What are credit scores and what is its role in the financing process? This article discusses the fundamentals of the whole credit scoring system.
One of the most vital parts of the lending process is a borrower’s credit score. This is the three-digit number that lenders use to decide a borrower’s risk.
This is used widely in the financing industry and can affect whether or not you qualify for a credit card or a loan.
If you are planning to get financing in the near future and have not established credit yet, this article will guide you to the basics of a credit score.
Click to See the Latest Mortgage Rates»How are credit scores created?
A credit score is built on your credit history. That is your record of debts and payments over a period of time.
This record is compiled and assessed by the country’s three credit reporting bureaus or agencies: Equifax, TransUnion, and Experian.
They then create your credit scores using credit scoring models provided by FICO and VantageScore. The agencies may however make their own calculations of your score based on their own proprietary models. This results to multiple credit scores so don’t be surprised if your score from TransUnion differs from that given by Experian.
How do lenders categorize scores?
Though the credit agencies make use of VantageScore model for uniformity purposes, most lenders use the FICO score as scale.

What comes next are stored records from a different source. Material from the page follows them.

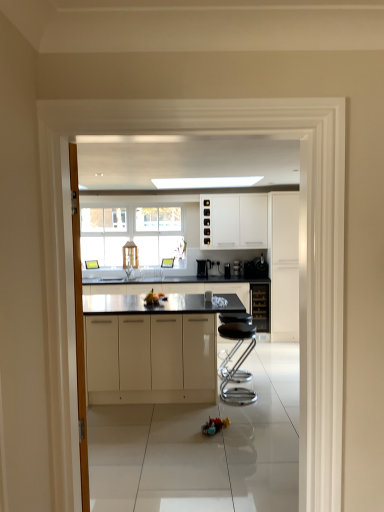 Question: Can you confirm if white glossy cabinet at right, which is the 4th cabinetry from left to right, is wider than satin black coffee machine at center?

Choices:
 (A) no
 (B) yes

Answer: (B)

Question: Is white glossy cabinet at right, the 3th cabinetry when ordered from back to front, positioned with its back to satin black coffee machine at center?

Choices:
 (A) yes
 (B) no

Answer: (B)

Question: Is white glossy cabinet at right, the 3th cabinetry when ordered from back to front, further to the viewer compared to satin black coffee machine at center?

Choices:
 (A) no
 (B) yes

Answer: (A)

Question: Is white glossy cabinet at right, which is the second cabinetry from front to back, positioned before satin black coffee machine at center?

Choices:
 (A) yes
 (B) no

Answer: (A)

Question: Is white glossy cabinet at right, the 3th cabinetry when ordered from back to front, positioned far away from satin black coffee machine at center?

Choices:
 (A) no
 (B) yes

Answer: (A)

Question: Is white glossy cabinet at right, which is the 4th cabinetry from left to right, shorter than satin black coffee machine at center?

Choices:
 (A) yes
 (B) no

Answer: (B)

Question: Considering the relative positions of satin black coffee machine at center and glossy white cabinets at center, the 1th cabinetry in the left-to-right sequence, in the image provided, is satin black coffee machine at center to the right of glossy white cabinets at center, the 1th cabinetry in the left-to-right sequence, from the viewer's perspective?

Choices:
 (A) no
 (B) yes

Answer: (B)

Question: From the image's perspective, does satin black coffee machine at center appear higher than glossy white cabinets at center, the 1th cabinetry in the left-to-right sequence?

Choices:
 (A) no
 (B) yes

Answer: (B)

Question: Is satin black coffee machine at center outside glossy white cabinets at center, the 4th cabinetry when ordered from right to left?

Choices:
 (A) no
 (B) yes

Answer: (B)

Question: From a real-world perspective, is satin black coffee machine at center positioned under glossy white cabinets at center, positioned as the 4th cabinetry in back-to-front order, based on gravity?

Choices:
 (A) yes
 (B) no

Answer: (B)

Question: From a real-world perspective, is satin black coffee machine at center on glossy white cabinets at center, positioned as the 4th cabinetry in back-to-front order?

Choices:
 (A) no
 (B) yes

Answer: (B)

Question: Is satin black coffee machine at center facing towards glossy white cabinets at center, placed as the 1th cabinetry when sorted from front to back?

Choices:
 (A) yes
 (B) no

Answer: (B)

Question: Considering the relative positions of black glass wine cooler at center, arranged as the 3th cabinetry when viewed from the left, and white glossy cabinets at upper center, which appears as the 3th cabinetry when viewed from the right, in the image provided, is black glass wine cooler at center, arranged as the 3th cabinetry when viewed from the left, to the left of white glossy cabinets at upper center, which appears as the 3th cabinetry when viewed from the right, from the viewer's perspective?

Choices:
 (A) yes
 (B) no

Answer: (B)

The following lays down the differences between the two models.
VantageScore | FICO | |
Most Popular Model | VantageScore 3.0 | FICO Score 8 |
Score Range | 300 to 850 | 300 to 850 |
Scoreable Population | 225 million | 190 million |
Share of Lenders Using Score | 80% of the 25 largest lenders | 90% of the 100 largest lenders |
Scores Issued per Year | 8 billion | 10 billion |
Recent Credit Experience Needed for Score | 1 month | 6 months |
Inquiry Grouping Period* | 14 days | 30-45 days |
Late-Payment Damage | Missed mortgage payments are more damaging than other types | Late payments are treated equally, regardless of account type |
Treatment of Collection Accounts | Once paid, collection accounts stop being considered | Collection accounts with original balances under $100 aren’t considered |
Authorized Users | Moderate credit-building capacity | Limited credit-building capacity |
Source: WalletHub
Both scoring models adopted the 300 to 850 scoring range where:
- Scores below 600 are usually categorized as high risk
- Scores above 700 are usually categorized as low risk
What are the types of credit scores?
Generic credit score – used by various lenders and entities in determining an individual’s credit risk. It makes use of a similar formula across the three agencies
Custom credit scores – unique to specific businesses and is generated using records from the lender’s own portfolio; its use is only for individual lenders
What factors influence a borrower’s credit score?
Your credit card payments aren’t the only determining factor that creates your credit score. There are multiple elements that can skew your score to both ends of the scale.
These factors include: a) your total debt, b) the types of accounts you hold, c) the age of these accounts, and d) if you have late payments.
A combination of these factors give you the score that is computed by each of the agencies.
If your lender does not make reports to all of the three credit bureaus, this may result to differences in your scores. The variation in the scoring model used may also contribute to differences in scores.
How do I improve my credit score?
Practicing responsible credit habits can help you keep your credit score up. Along with personal discipline, achieving a prime or excellent score is not impossible if you:
- paying your bills on time
- keeping your overall debt at a reasonable level relative to your income
- actively and responsibly using several credit cards
On the other hand, the following will most likely land you a bad spot on any scoring model’s scale:
- consistently paying your bills late
- declaring bankruptcy
- owing a large amount of non-mortgage debt
- carrying a large number of credit cards
- applying for multiple credit cards or loans within a recent time period
Every borrower is entitled to a free copy of their credit report at least once in a year. Please go to annualcreditreport.com to ask for your own rating and assess your report.
Make sure there are no errors in your report. If in case you find any, you are encouraged to report the error to the agency and your creditor. The report should tell you how to file a dispute.